▶ **Aim of the exercise**: Repeat all the data exactly, and where a record holds a picture, leave that picture out.

▶ **Source data**:
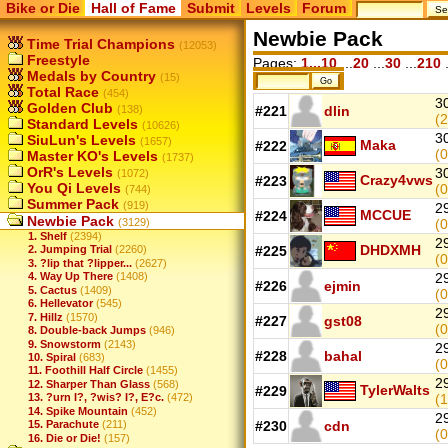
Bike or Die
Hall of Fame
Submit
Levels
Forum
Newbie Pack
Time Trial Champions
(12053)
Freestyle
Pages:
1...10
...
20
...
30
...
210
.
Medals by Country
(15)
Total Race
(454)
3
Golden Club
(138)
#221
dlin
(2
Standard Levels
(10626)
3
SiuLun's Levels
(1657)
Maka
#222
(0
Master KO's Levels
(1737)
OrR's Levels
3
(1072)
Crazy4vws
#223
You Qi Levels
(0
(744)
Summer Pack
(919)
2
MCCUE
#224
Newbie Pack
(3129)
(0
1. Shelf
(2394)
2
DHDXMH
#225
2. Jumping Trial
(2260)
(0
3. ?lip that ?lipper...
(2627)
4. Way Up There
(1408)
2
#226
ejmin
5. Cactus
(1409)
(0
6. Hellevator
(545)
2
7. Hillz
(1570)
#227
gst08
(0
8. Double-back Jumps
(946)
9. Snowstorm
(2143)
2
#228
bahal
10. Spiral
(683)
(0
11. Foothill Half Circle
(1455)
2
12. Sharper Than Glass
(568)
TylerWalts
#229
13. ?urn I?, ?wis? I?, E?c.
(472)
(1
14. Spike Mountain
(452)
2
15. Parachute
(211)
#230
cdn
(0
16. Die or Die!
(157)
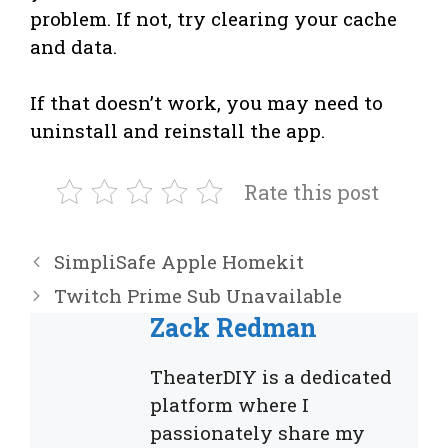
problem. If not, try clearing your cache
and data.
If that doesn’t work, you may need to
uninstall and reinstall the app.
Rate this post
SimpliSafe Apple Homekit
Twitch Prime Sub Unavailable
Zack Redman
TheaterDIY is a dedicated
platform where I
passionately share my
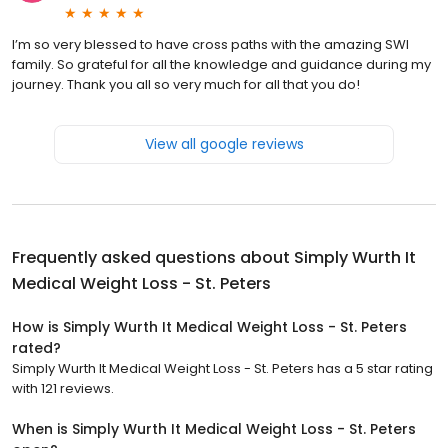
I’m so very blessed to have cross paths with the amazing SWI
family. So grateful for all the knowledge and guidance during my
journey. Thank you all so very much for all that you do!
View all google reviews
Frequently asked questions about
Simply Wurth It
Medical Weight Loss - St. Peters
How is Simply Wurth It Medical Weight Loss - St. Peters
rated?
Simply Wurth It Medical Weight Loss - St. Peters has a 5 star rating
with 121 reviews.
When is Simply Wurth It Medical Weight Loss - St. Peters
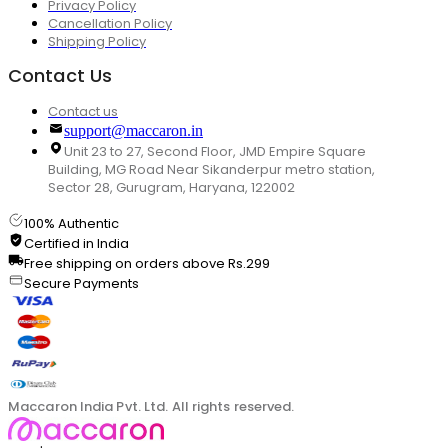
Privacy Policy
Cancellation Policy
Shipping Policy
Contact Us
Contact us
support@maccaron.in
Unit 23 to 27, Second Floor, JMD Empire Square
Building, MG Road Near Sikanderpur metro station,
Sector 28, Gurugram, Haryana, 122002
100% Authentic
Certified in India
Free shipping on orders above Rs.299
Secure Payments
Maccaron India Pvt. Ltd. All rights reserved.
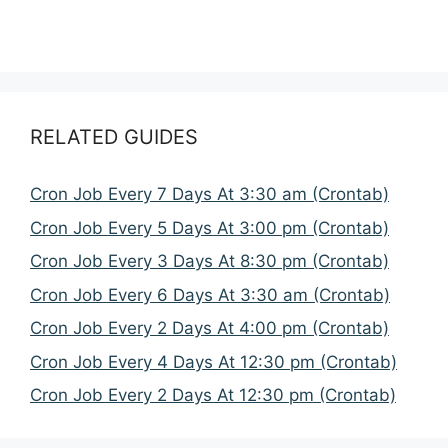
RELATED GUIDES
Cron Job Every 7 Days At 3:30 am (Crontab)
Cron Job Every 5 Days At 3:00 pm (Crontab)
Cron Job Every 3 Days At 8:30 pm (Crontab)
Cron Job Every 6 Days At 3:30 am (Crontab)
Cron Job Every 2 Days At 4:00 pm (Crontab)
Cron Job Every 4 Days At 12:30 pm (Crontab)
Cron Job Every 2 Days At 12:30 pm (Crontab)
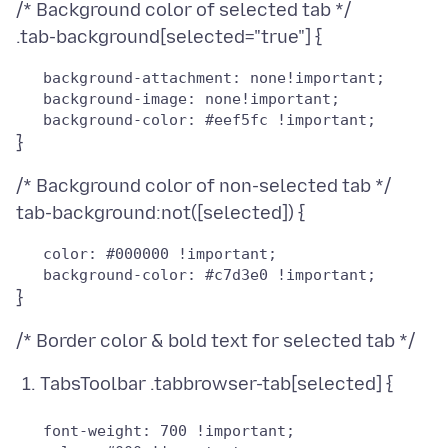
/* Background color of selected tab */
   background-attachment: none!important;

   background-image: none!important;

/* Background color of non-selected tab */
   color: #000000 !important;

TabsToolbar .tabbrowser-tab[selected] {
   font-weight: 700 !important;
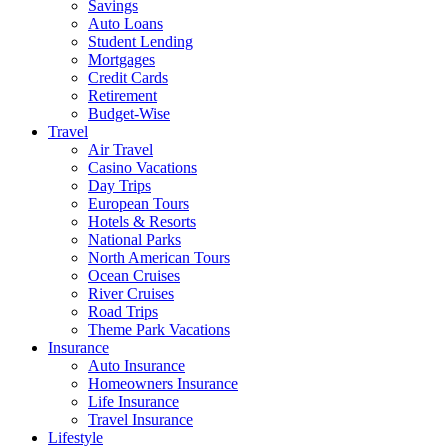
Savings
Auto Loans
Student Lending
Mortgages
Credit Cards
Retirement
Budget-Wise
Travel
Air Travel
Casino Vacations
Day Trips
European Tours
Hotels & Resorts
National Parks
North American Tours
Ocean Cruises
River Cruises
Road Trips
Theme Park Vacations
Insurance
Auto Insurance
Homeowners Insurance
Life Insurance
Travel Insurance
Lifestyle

▶ **Result of the task**:
Bike or Die
Hall of Fame
Submit
Levels
Forum
Newbie Pack
Time Trial Champions
(12053)
Freestyle
Pages:
1...10
...
20
...
30
...
210
.
Medals by Country
(15)
Total Race
(454)
3
Golden Club
(138)
#221
dlin
(2
Standard Levels
(10626)
3
SiuLun's Levels
(1657)
Maka
#222
(0
Master KO's Levels
(1737)
OrR's Levels
3
(1072)
Crazy4vws
#223
You Qi Levels
(0
(744)
Summer Pack
(919)
2
MCCUE
#224
Newbie Pack
(3129)
(0
1. Shelf
(2394)
2
DHDXMH
#225
2. Jumping Trial
(2260)
(0
3. ?lip that ?lipper...
(2627)
4. Way Up There
(1408)
2
#226
ejmin
5. Cactus
(1409)
(0
6. Hellevator
(545)
2
7. Hillz
(1570)
#227
gst08
(0
8. Double-back Jumps
(946)
9. Snowstorm
(2143)
2
#228
bahal
10. Spiral
(683)
(0
11. Foothill Half Circle
(1455)
2
12. Sharper Than Glass
(568)
TylerWalts
#229
13. ?urn I?, ?wis? I?, E?c.
(472)
(1
14. Spike Mountain
(452)
2
15. Parachute
(211)
#230
cdn
(0
16. Die or Die!
(157)
problem. If not, try clearing your cache
and data.
If that doesn’t work, you may need to
uninstall and reinstall the app.
Rate this post
SimpliSafe Apple Homekit
Twitch Prime Sub Unavailable
Zack Redman
TheaterDIY is a dedicated
platform where I
passionately share my
I’m so very blessed to have cross paths with the amazing SWI
family. So grateful for all the knowledge and guidance during my
journey. Thank you all so very much for all that you do!
View all google reviews
Frequently asked questions about
Simply Wurth It
Medical Weight Loss - St. Peters
How is Simply Wurth It Medical Weight Loss - St. Peters
rated?
Simply Wurth It Medical Weight Loss - St. Peters has a 5 star rating
with 121 reviews.
When is Simply Wurth It Medical Weight Loss - St. Peters
Privacy Policy
Cancellation Policy
Shipping Policy
Contact Us
Contact us
support@maccaron.in
Unit 23 to 27, Second Floor, JMD Empire Square
Building, MG Road Near Sikanderpur metro station,
Sector 28, Gurugram, Haryana, 122002
100% Authentic
Certified in India
Free shipping on orders above Rs.299
Secure Payments
Maccaron India Pvt. Ltd. All rights reserved.
RELATED GUIDES
Cron Job Every 7 Days At 3:30 am (Crontab)
Cron Job Every 5 Days At 3:00 pm (Crontab)
Cron Job Every 3 Days At 8:30 pm (Crontab)
Cron Job Every 6 Days At 3:30 am (Crontab)
Cron Job Every 2 Days At 4:00 pm (Crontab)
Cron Job Every 4 Days At 12:30 pm (Crontab)
Cron Job Every 2 Days At 12:30 pm (Crontab)
/* Background color of selected tab */
   background-attachment: none!important;

   background-image: none!important;

/* Background color of non-selected tab */
   color: #000000 !important;

TabsToolbar .tabbrowser-tab[selected] {
   font-weight: 700 !important;
Savings
Auto Loans
Student Lending
Mortgages
Credit Cards
Retirement
Budget-Wise
Travel
Air Travel
Casino Vacations
Day Trips
European Tours
Hotels & Resorts
National Parks
North American Tours
Ocean Cruises
River Cruises
Road Trips
Theme Park Vacations
Insurance
Auto Insurance
Homeowners Insurance
Life Insurance
Travel Insurance
Lifestyle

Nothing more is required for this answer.